Task description:
Images are to be left out when the records below are printed word for word.

── Information given ──

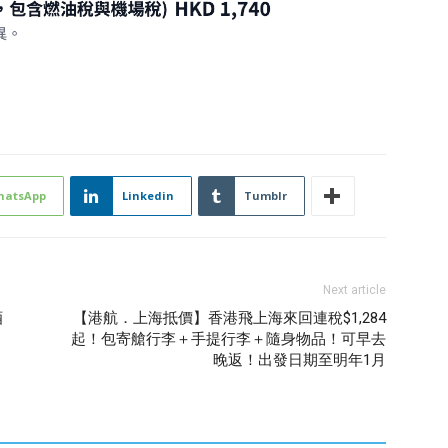
hatsApp
Linkedin
Tumblr
Next article
酒
【港航．上海抵價】香港飛上海來回連稅$1,284
起！包寄艙行李＋手提行李＋隨身物品！可早去
晚返！出發日期至明年1月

───

Solution to the exercise:
hatsApp
Linkedin
Tumblr
Next article
酒
【港航．上海抵價】香港飛上海來回連稅$1,284
起！包寄艙行李＋手提行李＋隨身物品！可早去
晚返！出發日期至明年1月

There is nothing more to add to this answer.